What are VNC’s Disadvantages?
- They use excessive bandwidth
A VNC uses a lot of bandwidth. In order to combat this, it’s best to use low resolution, greyscale screens for quicker transfers.
- They run slower
The most basic form of VNC code uses raw encoding. This is a very primitive and slow technique, and if the client and server computers do not share advanced encoding methods, the raw screen is sent from one to the other pixel-by-pixel from left to right. Usually, only the changed pixels are sent to limit the negative effects. This is fine for small movements like mouse cursor changes but will not work when the entire screen is changed.
- Reduced application usability
VNC only allows you to use applications installed on the remote computer. If you want to use a local application remotely, you’ll need to install it on the remote machine first.
What are the differences between a VNC and a VPN?
A VNC is generally used to control desktops from another computer using a network connection.
A VPN is a very popular software implementation that also allows users to connect their computers to a network.
A VPN provides more advanced concepts, like tunneling protocols. It’s a way to build a private network over a larger public one like the Internet.
A VNC allows you to control a remote computer, generally over a VPN.

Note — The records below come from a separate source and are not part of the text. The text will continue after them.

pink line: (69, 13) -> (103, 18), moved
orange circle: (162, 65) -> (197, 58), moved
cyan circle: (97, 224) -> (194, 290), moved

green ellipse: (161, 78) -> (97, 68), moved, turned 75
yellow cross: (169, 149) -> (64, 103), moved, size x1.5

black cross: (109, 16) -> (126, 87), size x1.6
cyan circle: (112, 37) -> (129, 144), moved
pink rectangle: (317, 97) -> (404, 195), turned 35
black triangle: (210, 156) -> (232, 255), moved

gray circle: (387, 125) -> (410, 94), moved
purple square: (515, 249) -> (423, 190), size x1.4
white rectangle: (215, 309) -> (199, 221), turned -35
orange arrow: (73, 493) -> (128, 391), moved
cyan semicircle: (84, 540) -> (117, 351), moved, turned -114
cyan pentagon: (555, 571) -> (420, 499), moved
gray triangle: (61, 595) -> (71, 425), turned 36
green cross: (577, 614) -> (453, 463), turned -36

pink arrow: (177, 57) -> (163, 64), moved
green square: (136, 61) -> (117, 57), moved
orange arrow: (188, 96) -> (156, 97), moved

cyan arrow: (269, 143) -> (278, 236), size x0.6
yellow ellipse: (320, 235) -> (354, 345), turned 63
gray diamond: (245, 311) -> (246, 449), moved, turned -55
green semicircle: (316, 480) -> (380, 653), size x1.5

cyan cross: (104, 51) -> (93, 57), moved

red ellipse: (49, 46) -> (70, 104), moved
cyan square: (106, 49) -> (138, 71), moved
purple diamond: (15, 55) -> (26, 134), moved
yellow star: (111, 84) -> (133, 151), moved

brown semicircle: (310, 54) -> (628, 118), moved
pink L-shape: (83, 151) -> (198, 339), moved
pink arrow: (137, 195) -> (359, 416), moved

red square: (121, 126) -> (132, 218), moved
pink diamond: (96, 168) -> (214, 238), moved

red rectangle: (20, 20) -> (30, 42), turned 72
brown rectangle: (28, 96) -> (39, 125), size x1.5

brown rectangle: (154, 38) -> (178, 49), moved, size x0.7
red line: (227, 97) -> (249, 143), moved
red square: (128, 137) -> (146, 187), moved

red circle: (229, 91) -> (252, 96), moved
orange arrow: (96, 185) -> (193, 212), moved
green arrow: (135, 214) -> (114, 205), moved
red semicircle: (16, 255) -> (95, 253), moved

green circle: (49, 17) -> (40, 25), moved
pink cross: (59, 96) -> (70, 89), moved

A VPN will let any application on your desktop access the Internet via a secure and encrypted connection. It will also hide your identity by changing the IP address giving you access to a plethora of restricted websites.
VNC versus VPN. Which is Better?
Even though VPNs are more complicated to set up than VNC connections, they allow you to use local applications on a remote network just like if you were at home or in your office.
VPNs enable VNC connections to desktops via remote networks and make sure that servers are not exposed to the public internet. This improves security greatly by using a VPN to connect to a remote network and using a local VNC client to access desktops.
VPNs allow you to transfer files from a remote folder to a local folder and print documents on a remote server to your local printer, whereas a VNC only allows you to access a primary remote computer.
Privacy is a primary concern these days, and a VPN is an excellent way to maintain privacy and anonymity. VPNs encrypt all traffic between your computer and the VPN entry point. They can also be very useful when evading online censorship or using an IP address that is not directly associated with you.
When it comes down to it, a VNC is great for businesses or individuals who want to access a remote computer, but a VPN is better for those who also want to encrypt their files and secure their data.